The generic module receives the Transaction for the online system specific
module using function:
void gnc_import_add_trans(TRansaction *trans);
(We do not use GUID, because in all cases, the transaction was just created)
The functions defines the following enum:
enum gnc_match_probability{
CERTAIN,
PROBABLE,
LIKELY,
POSSIBLE,
UNLIKELY,
IMPOSSIBLE
}
Here is the pseudocode of the gnc_import_add_trans function):
Variables: matches (a list of possible match with likelyhood)
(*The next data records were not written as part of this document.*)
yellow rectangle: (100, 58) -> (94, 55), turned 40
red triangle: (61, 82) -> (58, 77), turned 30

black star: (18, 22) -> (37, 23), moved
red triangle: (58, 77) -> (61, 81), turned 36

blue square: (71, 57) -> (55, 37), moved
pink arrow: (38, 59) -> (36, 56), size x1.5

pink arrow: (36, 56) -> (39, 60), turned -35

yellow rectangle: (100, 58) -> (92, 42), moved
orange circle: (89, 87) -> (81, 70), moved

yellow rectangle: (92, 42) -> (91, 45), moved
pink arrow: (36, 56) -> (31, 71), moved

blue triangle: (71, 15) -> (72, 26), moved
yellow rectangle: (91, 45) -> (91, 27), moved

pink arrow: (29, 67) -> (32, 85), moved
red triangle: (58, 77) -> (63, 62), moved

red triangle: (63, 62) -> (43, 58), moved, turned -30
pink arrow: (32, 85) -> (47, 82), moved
split_to_match = trans's first split.
In split_to_match's parent account; for each split where date >=
split_to_match.date - 2 months:
if transaction_online_id match
add to matches using CERTAIN
if preferences dictate: end search here
if amount match
if memo match and date within 4 days
add to matches using PROBABLE
else if date within 24 hours
add to matches using LIKELY
else if date within 10 days
add to matches using POSSIBLE
else
add to matches using UNLIKELY
Present the list of matches to the user in decreasing order of likelyhood.
User has the option of selecting one of the match or creating a new
transaction.
Add transaction_online_id to selected split
Erase from other CERTAIN splits
if transaction not balanced
TODO: gnc_balance_transaction(Transaction *trans)
commit changes
return
gnc_balance_transaction((Transaction *trans) add's or matches other splits
until the transaction is balanced, using whatever user interaction and
heuristics are appropriate. Since I haven't really used gnucash's current
transaction matching before, I would like someone else to contribute the
description of the process to match unbalanced transactions.
Remarks and things to remember:
-Credit card transactions cans sometimes appear over a month after the
purchase (clerk lost the paper, international transaction not always fast,
etc.)
-void gnc_import_add_trans(Transaction *trans) should return as soon as
possible (BEFORE user interaction) so that for systems that maintain a
connection (such as HBCI) the user won't run into timeouts. For example,
gnc_import_add_trans could check if it's main dialog is open, and open it if
it isn't, add to the list and return immediately. The dialog is closed
automatically once the list is empty.
-We may want to implement the function in such a way that it won't match any
transaction that have been added as part of the current import process (flag
them volatile or something). This will solve the problems of multiple
interac withdrawals in the same day for QIF, (possibly HBCI too?).
-The transaction passed to gnc_import_add_trans will have only one split for
OFX and HBCI, but 1 or more for QIF.
----------------------------------------------------------------------------------------
/me need feedback...
--
Benoit Grégoire
LibOFX http://step.polymtl.ca/~bock/libofx/